Lonjakan Kecelakaan Perlintasan Sebidang: 50 Insiden dalam Dua Bulan Tewaskan 18 Orang

Lonjakan Kecelakaan di Perlintasan Sebidang: 50 Insiden dalam Dua Bulan, 18 Jiwa Melayang

PT Kereta Api Indonesia (KAI) melaporkan angka kecelakaan di perlintasan sebidang yang mengkhawatirkan. Selama periode Januari hingga 28 Februari 2025, tercatat sebanyak 50 insiden kecelakaan, mengakibatkan 48 korban jiwa dan luka-luka. Dari jumlah tersebut, 18 orang meninggal dunia, 4 orang mengalami luka berat, dan 26 lainnya menderita luka ringan. Tingginya angka kecelakaan ini menunjukkan urgensi penanganan masalah keselamatan di perlintasan sebidang yang selama ini menjadi titik rawan kecelakaan lalu lintas.

Vice President Public Relations KAI, Anne Purba, dalam keterangan tertulisnya pada Selasa (4/3/2025), menyatakan keprihatinan atas data tersebut. Ia menekankan bahwa pelanggaran di perlintasan sebidang merupakan masalah serius yang membutuhkan penanganan segera dan terintegrasi. KAI, menurut Purba, telah dan terus berupaya berkoordinasi dengan berbagai pihak, termasuk pemerintah pusat dan daerah, untuk menekan angka kecelakaan ini.

Upaya yang dilakukan KAI untuk meningkatkan keselamatan di perlintasan sebidang meliputi:

  • Penutupan perlintasan sebidang ilegal yang rawan kecelakaan.
  • Peningkatan pemasangan rambu-rambu peringatan dan penanda di perlintasan sebidang.
  • Sosialisasi dan edukasi keselamatan kepada masyarakat, khususnya pengguna jalan di sekitar jalur kereta api.
  • Peningkatan pengawasan dan penegakan hukum terhadap pelanggar aturan di perlintasan sebidang, bekerja sama dengan kepolisian dan dinas perhubungan.

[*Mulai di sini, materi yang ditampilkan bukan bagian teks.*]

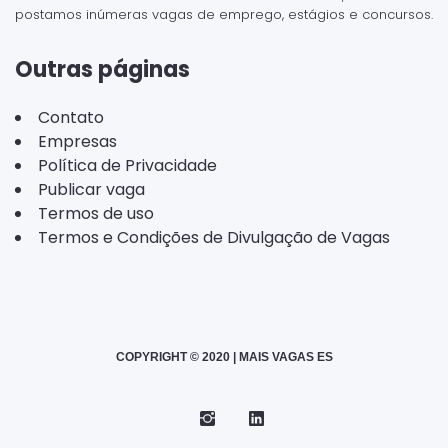
postamos inúmeras vagas de emprego, estágios e concursos.
Outras páginas
Contato
Empresas
Política de Privacidade
Publicar vaga
Termos de uso
Termos e Condições de Divulgação de Vagas
COPYRIGHT © 2020 | MAIS VAGAS ES
Instagram
Telegram
LinkedIn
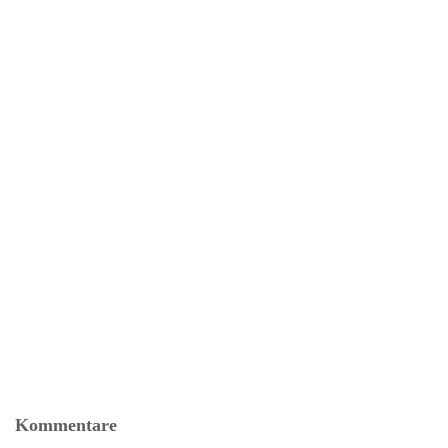
Kommentare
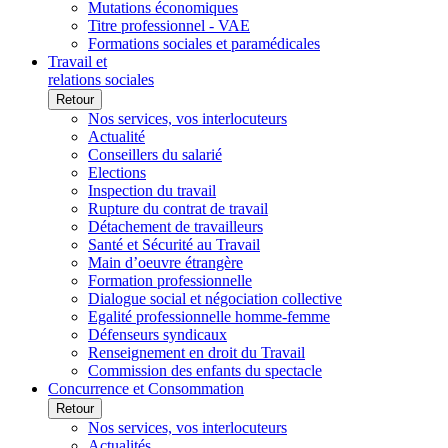
Mutations économiques
Titre professionnel - VAE
Formations sociales et paramédicales
Travail et
relations sociales
Retour
Nos services, vos interlocuteurs
Actualité
Conseillers du salarié
Elections
Inspection du travail
Rupture du contrat de travail
Détachement de travailleurs
Santé et Sécurité au Travail
Main d’oeuvre étrangère
Formation professionnelle
Dialogue social et négociation collective
Egalité professionnelle homme-femme
Défenseurs syndicaux
Renseignement en droit du Travail
Commission des enfants du spectacle
Concurrence et Consommation
Retour
Nos services, vos interlocuteurs
Actualités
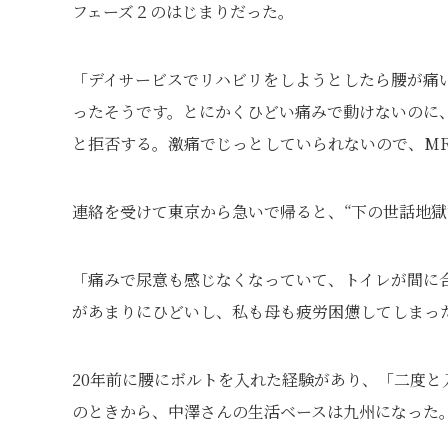
フェーズ２のはじまりだった。
「デイサービスでリハビリをしようとしたら腰が痛
ったそうです。とにかくひどい痛みで動けないのに
と拒否する。激痛でじっとしていられないので、M
連絡を受けて東京から急いで帰ると、“下の世話地獄
「痛みで尿意も感じなくなっていて、トイレが間に
があまりにひどいし、私も母も疲労困憊してしまっ
20年前に腰にボルトを入れた経験があり、「二度
のときから、中澤さんの生活ベースは九州になった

Bagi pengemudi yang melanggar aturan di perlintasan sebidang, ancaman pidana telah diatur dalam Pasal 296 UU 22/2009. Mereka dapat dikenai sanksi kurungan maksimal tiga bulan atau denda hingga Rp750.000,00 jika tidak berhenti saat sinyal berbunyi atau palang pintu mulai tertutup. Purba menegaskan bahwa keselamatan di perlintasan sebidang bukan hanya tanggung jawab KAI, melainkan juga tanggung jawab bersama seluruh pengguna jalan. Ia menambahkan bahwa kereta api, berbeda dengan kendaraan bermotor, tidak dapat berhenti secara mendadak sehingga setiap kelalaian dapat berakibat fatal bagi ratusan bahkan ribuan penumpang kereta.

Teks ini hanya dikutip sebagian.